The fiscal state here is not so dire. English can change at a more measured pace, albeit now jolted by February’s earthquake. A one-off adjustment in the 2011-12 Budget cuts new spending to net zero. The 2010 forward track for new spending of $1.1 billion plus 2 per cent a year will then be lower for some years ahead, to offset higher servicing costs for the additional debt to fund government earthquake costs and make up for lost revenue.

In any case, as English will probably underline tomorrow in a speech to public servants postponed from February 23 by the earthquake, there is a long haul back to fiscal comfort: till 2020 or later.

This is beginning to intensify a drive for productivity improvements if the level of public services is to be maintained, as English and Key insist. That requires innovation. That requires rethinking the reason for, structure of and the methods of delivery of services and rethinking entitlements to state assistance.

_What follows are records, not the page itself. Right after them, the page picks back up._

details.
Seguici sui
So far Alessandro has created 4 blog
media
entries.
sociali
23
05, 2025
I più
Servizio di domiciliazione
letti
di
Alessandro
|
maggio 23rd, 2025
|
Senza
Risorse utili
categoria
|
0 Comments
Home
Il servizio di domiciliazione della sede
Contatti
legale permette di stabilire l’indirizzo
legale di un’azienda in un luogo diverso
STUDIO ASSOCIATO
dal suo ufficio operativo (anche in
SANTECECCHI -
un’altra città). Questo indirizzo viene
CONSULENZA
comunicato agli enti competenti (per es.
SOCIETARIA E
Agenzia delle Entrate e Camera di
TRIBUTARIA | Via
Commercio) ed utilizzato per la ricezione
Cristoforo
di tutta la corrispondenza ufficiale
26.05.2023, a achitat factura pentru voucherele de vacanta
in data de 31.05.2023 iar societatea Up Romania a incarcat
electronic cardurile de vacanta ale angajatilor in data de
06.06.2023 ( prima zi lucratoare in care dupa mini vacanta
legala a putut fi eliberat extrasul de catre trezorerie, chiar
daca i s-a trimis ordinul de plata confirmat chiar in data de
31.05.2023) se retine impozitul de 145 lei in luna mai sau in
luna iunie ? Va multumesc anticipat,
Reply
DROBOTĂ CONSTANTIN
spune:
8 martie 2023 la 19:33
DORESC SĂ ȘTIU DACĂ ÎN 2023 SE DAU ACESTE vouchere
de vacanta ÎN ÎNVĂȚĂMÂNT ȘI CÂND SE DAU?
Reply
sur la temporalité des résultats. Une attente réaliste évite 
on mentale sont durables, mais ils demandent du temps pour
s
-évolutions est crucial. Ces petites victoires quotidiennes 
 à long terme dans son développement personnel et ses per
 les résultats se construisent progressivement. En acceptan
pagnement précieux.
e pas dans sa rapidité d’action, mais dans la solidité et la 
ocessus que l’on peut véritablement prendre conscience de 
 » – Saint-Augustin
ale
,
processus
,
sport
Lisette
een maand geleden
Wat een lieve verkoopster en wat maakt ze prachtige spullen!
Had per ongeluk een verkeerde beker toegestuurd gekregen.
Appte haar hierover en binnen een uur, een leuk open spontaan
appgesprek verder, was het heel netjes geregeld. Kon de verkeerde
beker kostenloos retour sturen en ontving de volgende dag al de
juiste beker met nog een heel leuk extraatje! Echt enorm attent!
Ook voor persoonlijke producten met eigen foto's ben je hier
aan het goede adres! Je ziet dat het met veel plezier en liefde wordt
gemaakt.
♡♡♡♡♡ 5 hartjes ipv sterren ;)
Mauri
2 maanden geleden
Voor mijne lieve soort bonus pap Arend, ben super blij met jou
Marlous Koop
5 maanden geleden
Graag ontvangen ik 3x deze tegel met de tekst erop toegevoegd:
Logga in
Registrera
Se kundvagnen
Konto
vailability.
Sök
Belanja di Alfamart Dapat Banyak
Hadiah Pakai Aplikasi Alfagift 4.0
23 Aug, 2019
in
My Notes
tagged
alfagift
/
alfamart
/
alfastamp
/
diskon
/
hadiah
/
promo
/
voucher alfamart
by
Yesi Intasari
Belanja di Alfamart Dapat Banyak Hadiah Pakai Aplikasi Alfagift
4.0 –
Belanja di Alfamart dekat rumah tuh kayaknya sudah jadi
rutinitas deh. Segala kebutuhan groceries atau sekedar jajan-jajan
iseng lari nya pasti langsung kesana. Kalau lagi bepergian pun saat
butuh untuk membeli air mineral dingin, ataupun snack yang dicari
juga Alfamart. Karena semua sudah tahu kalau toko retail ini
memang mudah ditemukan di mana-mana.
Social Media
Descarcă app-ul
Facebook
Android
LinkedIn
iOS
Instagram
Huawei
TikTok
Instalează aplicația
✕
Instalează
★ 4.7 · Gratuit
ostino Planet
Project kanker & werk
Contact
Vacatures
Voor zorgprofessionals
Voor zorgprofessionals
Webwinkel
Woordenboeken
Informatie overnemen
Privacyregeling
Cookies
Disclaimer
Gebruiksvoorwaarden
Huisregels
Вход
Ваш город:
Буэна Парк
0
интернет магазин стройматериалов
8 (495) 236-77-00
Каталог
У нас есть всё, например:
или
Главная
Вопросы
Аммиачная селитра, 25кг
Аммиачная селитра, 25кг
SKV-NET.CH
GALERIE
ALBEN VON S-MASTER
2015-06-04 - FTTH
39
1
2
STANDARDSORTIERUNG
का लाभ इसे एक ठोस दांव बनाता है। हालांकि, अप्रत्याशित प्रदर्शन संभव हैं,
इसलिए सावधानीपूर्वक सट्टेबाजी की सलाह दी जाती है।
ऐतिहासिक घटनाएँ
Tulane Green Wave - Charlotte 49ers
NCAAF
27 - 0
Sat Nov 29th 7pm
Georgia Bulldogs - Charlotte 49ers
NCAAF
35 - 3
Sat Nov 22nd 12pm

So after the near-term cuts a deeper change may be in prospect in rich countries. They will face globalising pressures from countries which have much smaller — and in Singapore’s case, much more efficient — public sectors. Those countries will over time expand their public sectors but they are unlikely to make them as ambitious as in the rich world.

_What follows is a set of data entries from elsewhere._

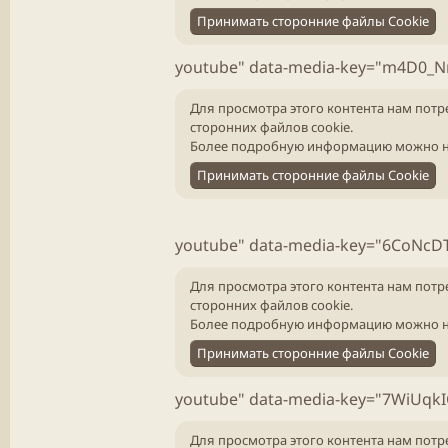
Принимать сторонние файлы Cookie
youtube" data-media-key="m4D0_N
Для просмотра этого контента нам потр
сторонних файлов cookie.
Более подробную информацию можно н
Принимать сторонние файлы Cookie
youtube" data-media-key="6CoNcD
Для просмотра этого контента нам потр
сторонних файлов cookie.
Более подробную информацию можно н
Принимать сторонние файлы Cookie
youtube" data-media-key="7WiUqkIC
Для просмотра этого контента нам потр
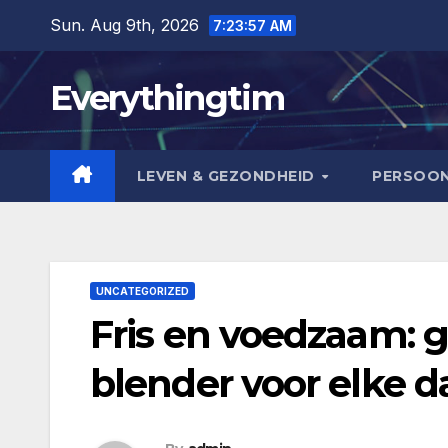
Skip
Sun. Aug 9th, 2026
7:23:58 AM
to
content
Everythingtim
LEVEN & GEZONDHEID
PERSOON
UNCATEGORIZED
Fris en voedzaam: 
blender voor elke d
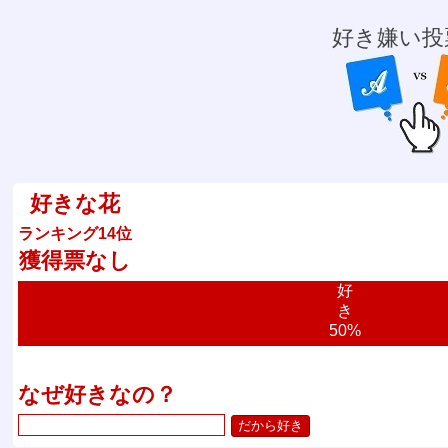
好き嫌い投
好きな花
ランキング14位
獲得票なし
好
き
50%
なぜ好きなの？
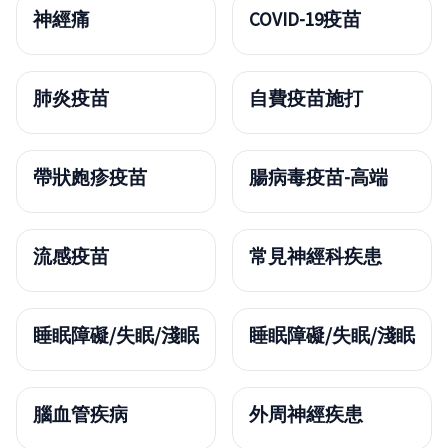
神經痛
COVID-19疫苗
肺炎疫苗
自費疫苗施打
帶狀皰疹疫苗
腸病毒疫苗-高端
流感疫苗
常見神經科疾患
睡眠障礙/失眠/淺眠
睡眠障礙/失眠/淺眠
腦血管疾病
外周神經疾患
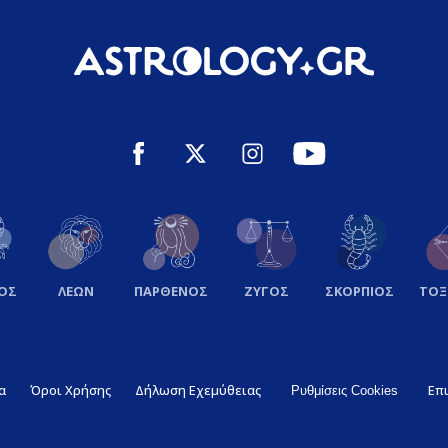
ΟΣ
ΛΕΩΝ
ΠΑΡΘΕΝΟΣ
ΖΥΓΟΣ
ΣΚΟΡΠΙΟΣ
ΤΟ
α
Όροι Χρήσης
Δήλωση Εχεμύθειας
Επ
Ρυθμίσεις Cookies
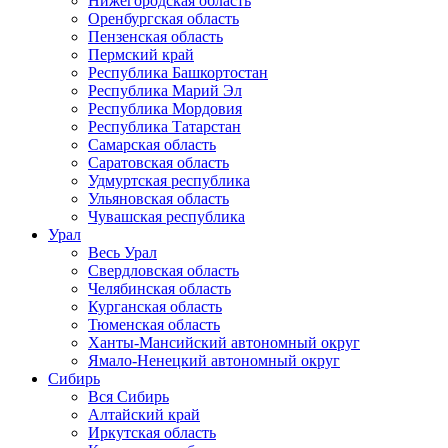
Нижегородская область
Оренбургская область
Пензенская область
Пермский край
Республика Башкортостан
Республика Марий Эл
Республика Мордовия
Республика Татарстан
Самарская область
Саратовская область
Удмуртская республика
Ульяновская область
Чувашская республика
Урал
Весь Урал
Свердловская область
Челябинская область
Курганская область
Тюменская область
Ханты-Мансийский автономный округ
Ямало-Ненецкий автономный округ
Сибирь
Вся Сибирь
Алтайский край
Иркутская область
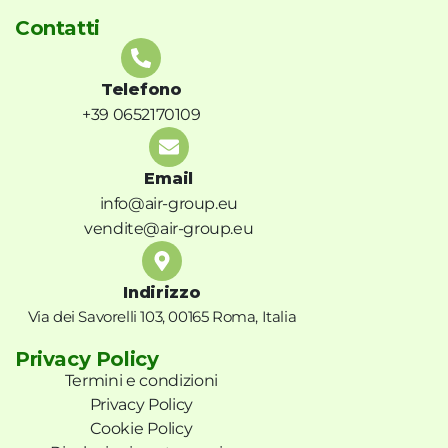
Contatti
Telefono
+39 0652170109
Email
info@air-group.eu
vendite@air-group.eu
Indirizzo
Via dei Savorelli 103, 00165 Roma, Italia
Privacy Policy
Termini e condizioni
Privacy Policy
Cookie Policy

So there is pressure from above on the public sectors in our sorts of countries. For now English is essentially expecting innovations to come from chief executives whom he is forcing to make do on tighter budgets; he says he is seeing movement. Next parliamentary term deeper rethinking might be on the cards: a paper which circulated at high levels before Christmas edged into this territory.

There is also evolving pressure from below. The post-baby-boom generations, especially the under-30s, expect their services customised and expect to have choice.

English has been on about this since he was a minister in Jenny Shipley’s late-1990s government. A dozen years on, as the post-baby-boomers have become the voting majority and as social media and other IT options have multiplied, this is likely to break open conglomerate public services as it has conglomerate businesses. Will factory-schools predominate in 2030?

Will citizens and social entrepreneurs then still put up with multiple agencies on separate budgets? In Christchurch government agencies have been thrust together in shared premises outside the army’s cordon. Some in Wellington wonder if interaction learned there might be transportable and developable.

Another innovative idea was flagged by the Welfare Working Group but was lost in the shove-them-out-to-work static: use actuarial techniques to identify long-term costs and justify early interventions that are expensive upfront but obviate bigger spending later. The Treasury’s next long-term fiscal projections in 2013 might draw on this.

But this is longer term. English is likely tomorrow to keep feet on the ground. He likes big concepts but personifies Southland practicality. So, while big change is coming in our public sector, don’t expect it to come fast. Hide will have plenty of public servants to praise for a time yet.